▶ _HOW TO COMPLETE THIS TASK_
Only those lines in the data below from the line containing "ACCEPT ALL COOKIES" through the line containing "LANGUAGE: EN", both included, should be restated word for word.

▶ _DATA TO EXAMINE_
■ ■ ■ ■ ■ ■ ■

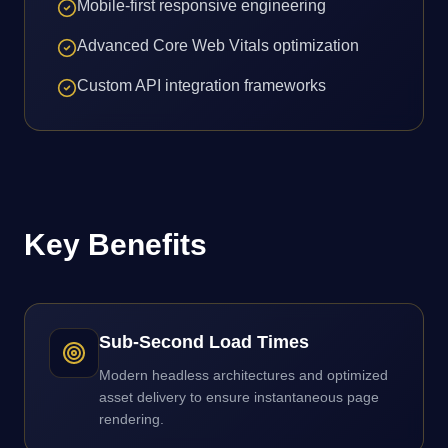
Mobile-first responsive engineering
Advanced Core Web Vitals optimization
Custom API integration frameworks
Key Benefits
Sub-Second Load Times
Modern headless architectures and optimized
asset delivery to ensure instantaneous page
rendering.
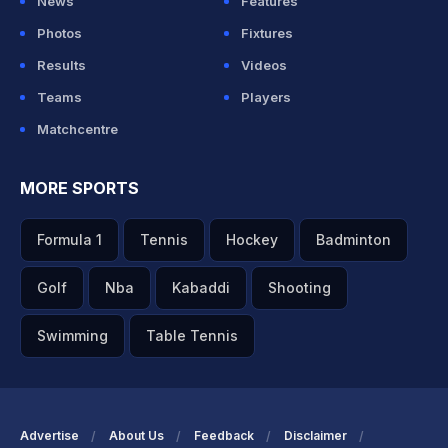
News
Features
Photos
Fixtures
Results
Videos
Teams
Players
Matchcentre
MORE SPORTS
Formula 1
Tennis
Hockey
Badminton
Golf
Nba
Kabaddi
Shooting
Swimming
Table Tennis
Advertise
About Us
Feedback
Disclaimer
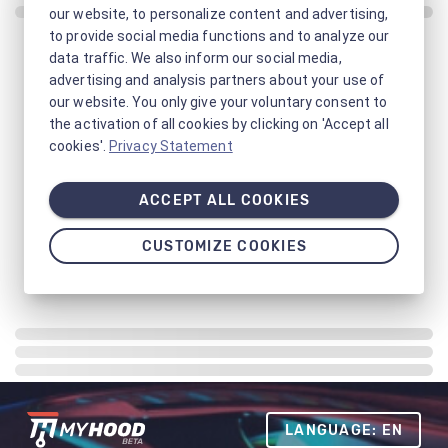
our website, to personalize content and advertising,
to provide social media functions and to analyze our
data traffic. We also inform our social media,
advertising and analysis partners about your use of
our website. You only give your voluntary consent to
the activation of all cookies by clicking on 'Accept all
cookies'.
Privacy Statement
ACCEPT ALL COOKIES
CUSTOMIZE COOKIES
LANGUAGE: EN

■ ■ ■ ■ ■ ■ ■

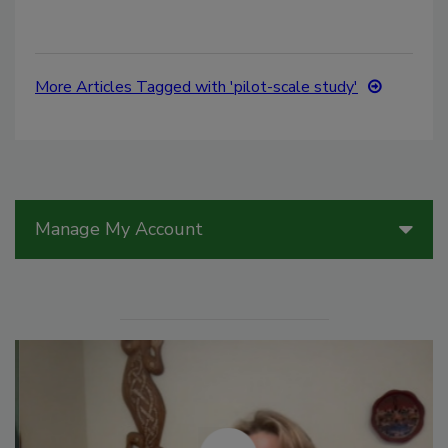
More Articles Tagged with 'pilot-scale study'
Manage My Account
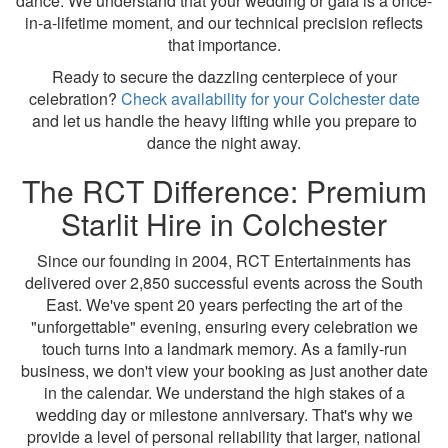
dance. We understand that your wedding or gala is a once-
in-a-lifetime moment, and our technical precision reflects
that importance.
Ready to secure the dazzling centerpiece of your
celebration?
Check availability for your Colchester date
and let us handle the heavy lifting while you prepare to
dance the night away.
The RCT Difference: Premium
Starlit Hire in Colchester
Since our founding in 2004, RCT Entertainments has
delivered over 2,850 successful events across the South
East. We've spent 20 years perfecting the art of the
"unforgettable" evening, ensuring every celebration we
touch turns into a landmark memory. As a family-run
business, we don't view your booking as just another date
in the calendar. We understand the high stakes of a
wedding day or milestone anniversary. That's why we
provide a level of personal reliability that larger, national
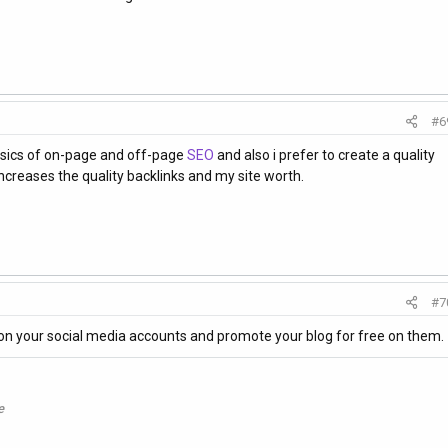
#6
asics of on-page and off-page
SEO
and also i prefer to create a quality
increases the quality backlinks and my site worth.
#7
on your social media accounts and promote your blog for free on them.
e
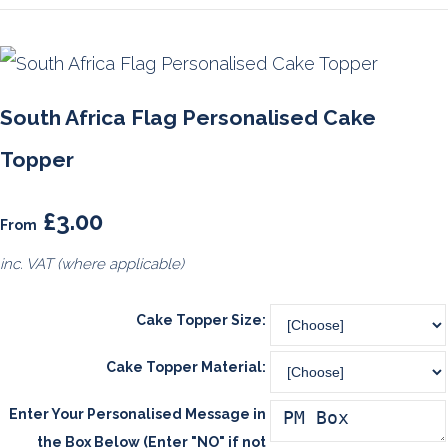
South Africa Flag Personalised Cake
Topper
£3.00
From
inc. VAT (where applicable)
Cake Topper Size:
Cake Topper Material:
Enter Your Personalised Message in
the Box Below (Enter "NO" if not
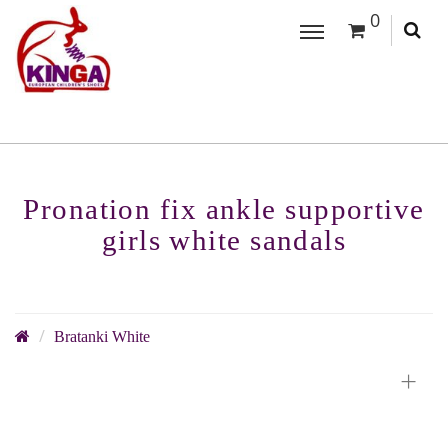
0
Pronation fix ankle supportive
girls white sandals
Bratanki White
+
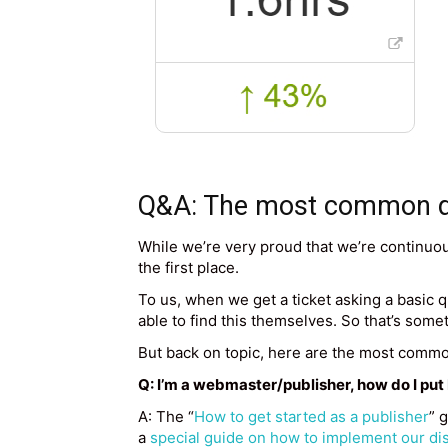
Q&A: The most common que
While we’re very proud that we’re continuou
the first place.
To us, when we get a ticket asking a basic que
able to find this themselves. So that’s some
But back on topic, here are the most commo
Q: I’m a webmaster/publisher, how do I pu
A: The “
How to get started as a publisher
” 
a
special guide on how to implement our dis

■ ■ ■ ■ ■ ■ ■

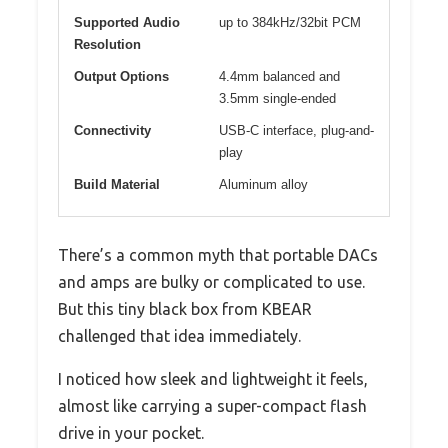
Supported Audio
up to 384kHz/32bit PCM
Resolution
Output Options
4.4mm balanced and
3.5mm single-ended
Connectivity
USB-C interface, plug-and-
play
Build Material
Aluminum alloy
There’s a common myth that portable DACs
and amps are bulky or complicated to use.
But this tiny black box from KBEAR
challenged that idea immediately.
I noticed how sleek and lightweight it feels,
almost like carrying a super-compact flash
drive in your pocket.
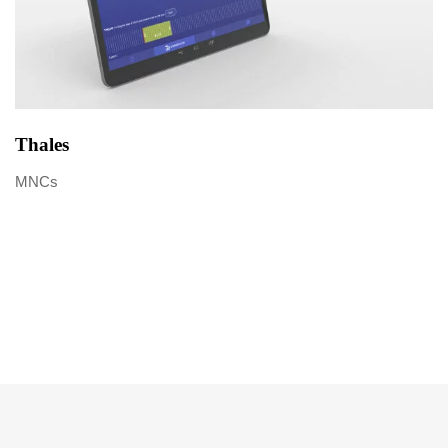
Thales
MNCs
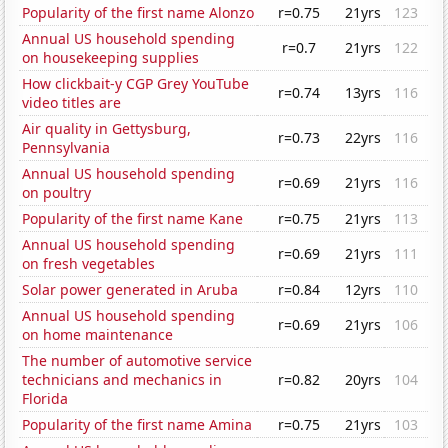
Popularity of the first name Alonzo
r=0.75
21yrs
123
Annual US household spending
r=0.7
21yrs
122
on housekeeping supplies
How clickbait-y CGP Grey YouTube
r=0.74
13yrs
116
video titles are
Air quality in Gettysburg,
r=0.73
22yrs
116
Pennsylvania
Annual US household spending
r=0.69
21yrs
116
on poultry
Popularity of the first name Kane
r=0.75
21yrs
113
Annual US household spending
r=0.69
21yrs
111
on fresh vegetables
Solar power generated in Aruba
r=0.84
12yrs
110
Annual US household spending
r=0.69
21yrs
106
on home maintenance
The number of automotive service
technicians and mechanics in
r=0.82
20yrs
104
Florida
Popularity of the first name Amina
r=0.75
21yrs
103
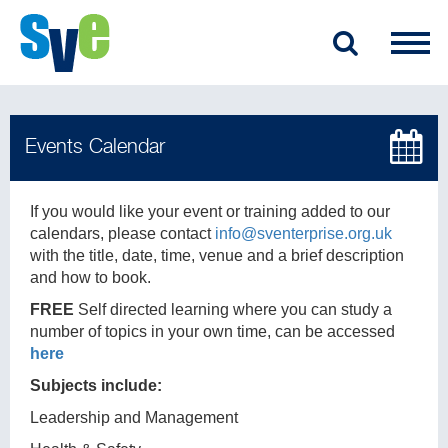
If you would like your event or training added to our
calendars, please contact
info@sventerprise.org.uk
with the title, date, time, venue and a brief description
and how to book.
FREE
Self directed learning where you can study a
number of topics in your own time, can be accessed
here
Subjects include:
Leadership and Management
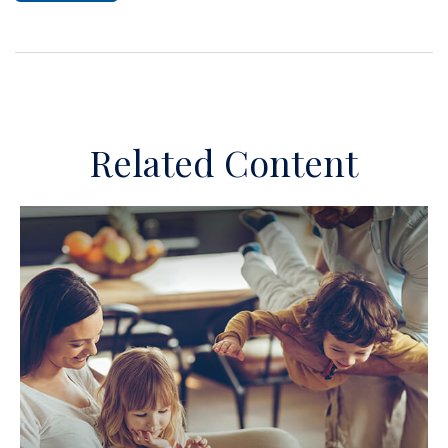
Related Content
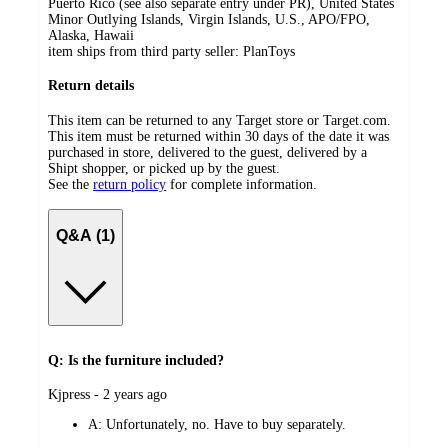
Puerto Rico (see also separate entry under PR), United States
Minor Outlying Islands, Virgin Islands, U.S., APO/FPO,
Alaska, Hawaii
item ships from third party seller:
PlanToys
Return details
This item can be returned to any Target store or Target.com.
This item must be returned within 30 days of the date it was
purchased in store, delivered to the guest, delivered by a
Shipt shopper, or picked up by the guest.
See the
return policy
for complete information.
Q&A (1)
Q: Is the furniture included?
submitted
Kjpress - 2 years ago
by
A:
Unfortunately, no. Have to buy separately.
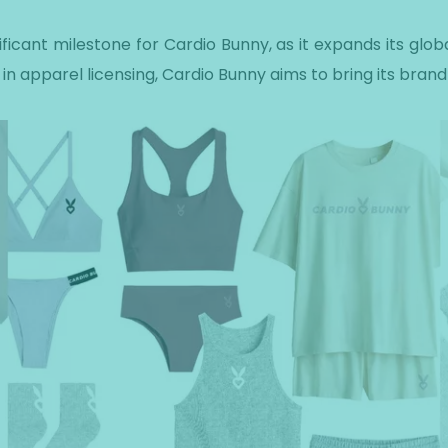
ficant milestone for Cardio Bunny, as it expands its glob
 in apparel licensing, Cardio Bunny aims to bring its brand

■ ■ ■ ■ ■ ■ ■

▶ _RESPONSE AREA_
ACCEPT ALL COOKIES
CUSTOMIZE COOKIES
LANGUAGE: EN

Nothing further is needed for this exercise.